6b. How to use muzcat3.ps?
""""""""""""""""""""""""""
muzcat3.ps is a pre-compiled PostScript implementation of muZCat. See the
leading comments in the file for more details.

7. Is muZCat free software?
"""""""""""""""""""""""""""
Yes, it is licensed under the GNU GPL.

8a. Can I concatenate multiple compressed input files to get a concatenated
output?
"""""""
Yes. For example:

	gzip -c <a.file >a.file.gz
	zip -9 a.file.zip a.file
	cat a.file.gz a.file.zip a.file.gz >aaa.zzz
	muzcat <aaa.zzz >aaa.file
	# Now: filesize("aaa.file")==3*filesize("a.file")
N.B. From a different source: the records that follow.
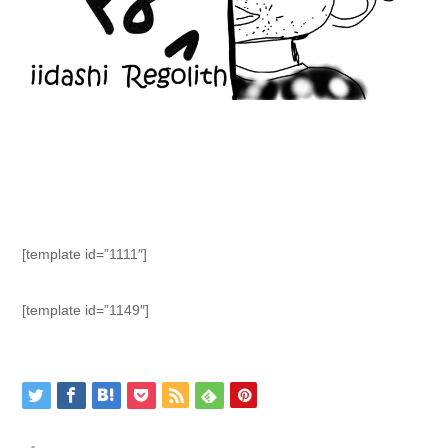
[template id=”1111″]
[template id=”1149″]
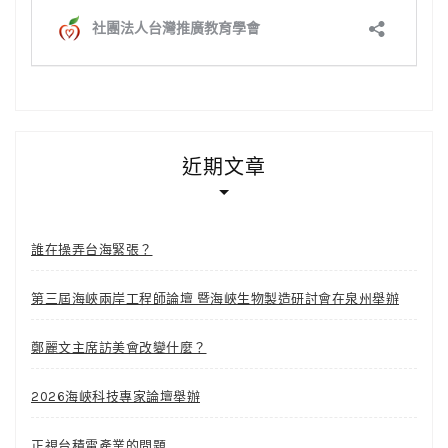
近期文章
誰在操弄台海緊張？
第三屆海峽兩岸工程師論壇 暨海峽生物製造研討會在泉州舉辦
鄭麗文主席訪美會改變什麼？
2026海峽科技專家論壇舉辦
正視台積電產業的問題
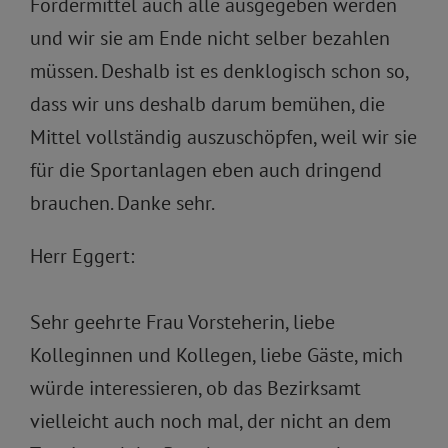
Fördermittel auch alle ausgegeben werden
und wir sie am Ende nicht selber bezahlen
müssen. Deshalb ist es denklogisch schon so,
dass wir uns deshalb darum bemühen, die
Mittel vollständig auszuschöpfen, weil wir sie
für die Sportanlagen eben auch dringend
brauchen. Danke sehr.
Herr Eggert:
Sehr geehrte Frau Vorsteherin, liebe
Kolleginnen und Kollegen, liebe Gäste, mich
würde interessieren, ob das Bezirksamt
vielleicht auch noch mal, der nicht an dem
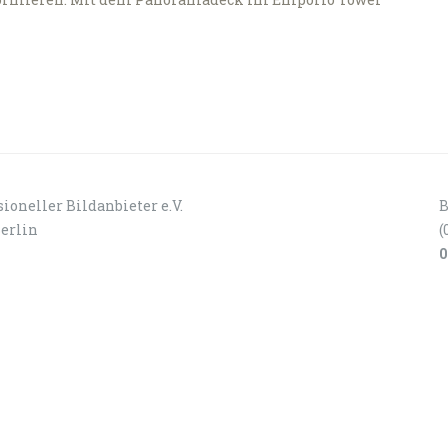
ioneller Bildanbieter e.V.
B
Berlin
(
0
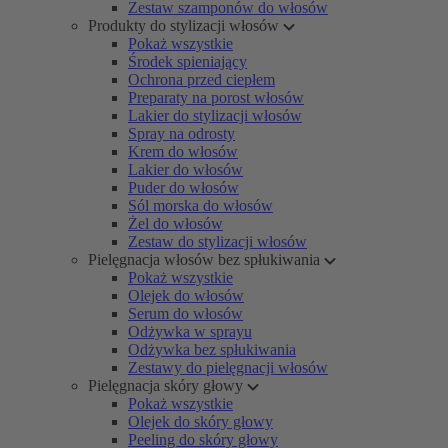
Zestaw szamponów do włosów
Produkty do stylizacji włosów
Pokaż wszystkie
Środek spieniający
Ochrona przed ciepłem
Preparaty na porost włosów
Lakier do stylizacji włosów
Spray na odrosty
Krem do włosów
Lakier do włosów
Puder do włosów
Sól morska do włosów
Żel do włosów
Zestaw do stylizacji włosów
Pielęgnacja włosów bez spłukiwania
Pokaż wszystkie
Olejek do włosów
Serum do włosów
Odżywka w sprayu
Odżywka bez spłukiwania
Zestawy do pielęgnacji włosów
Pielęgnacja skóry głowy
Pokaż wszystkie
Olejek do skóry głowy
Peeling do skóry głowy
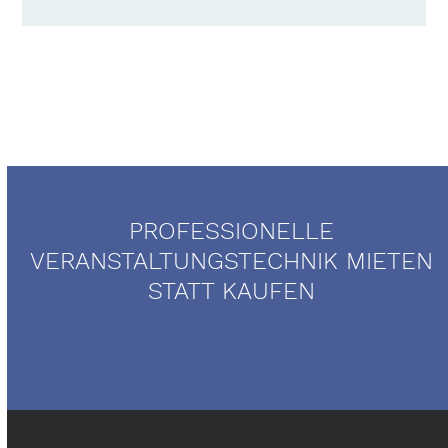
PROFESSIONELLE
VERANSTALTUNGSTECHNIK MIETEN
STATT KAUFEN
Mietservice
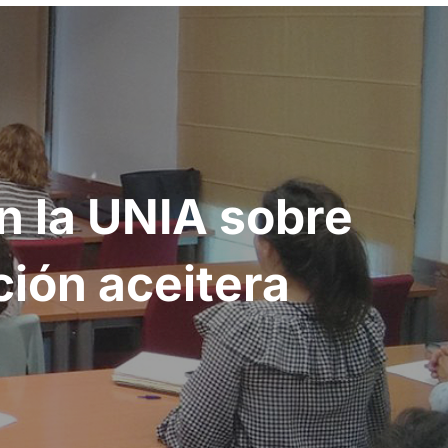
n la UNIA sobre
ción aceitera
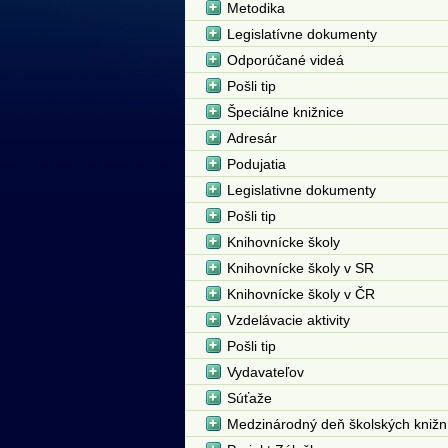
Metodika
Legislatívne dokumenty
Odporúčané videá
Pošli tip
Špeciálne knižnice
Adresár
Podujatia
Legislativne dokumenty
Pošli tip
Knihovnícke školy
Knihovnícke školy v SR
Knihovnícke školy v ČR
Vzdelávacie aktivity
Pošli tip
Vydavateľov
Súťaže
Medzinárodný deň školských knižn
8b. How can I prevent concatenation?
""""""""""""""""""""""""""""""""""""
Just instert the character 4 (Ctrl-D) into the input stream. For example:

	gzip -c <a.file >a.file.gz
	zip -9 a.file.zip a.file
	perl -e 'print chr(4)' >ctrl_d
	cat a.file.gz a.file.zip ctrl_d a.file.gz >aa.zz
	muzcat <aa.zz >aa.file
	# Now: filesize("aa.file")==2*filesize("a.file")

9. Why did you use `36000 array' in vm.ps?
""""""""""""""""""""""""""""""""""""""""""
Because the decompressor bytecode needs an array of >=16-bit (signed or
unsigned) integers of length 36000. Actually `20000 array' would have been
enough because it needs around 32000 8-bit bytes and 4000 16-bit values.
But, to make it faster and simpler, I've done it this way.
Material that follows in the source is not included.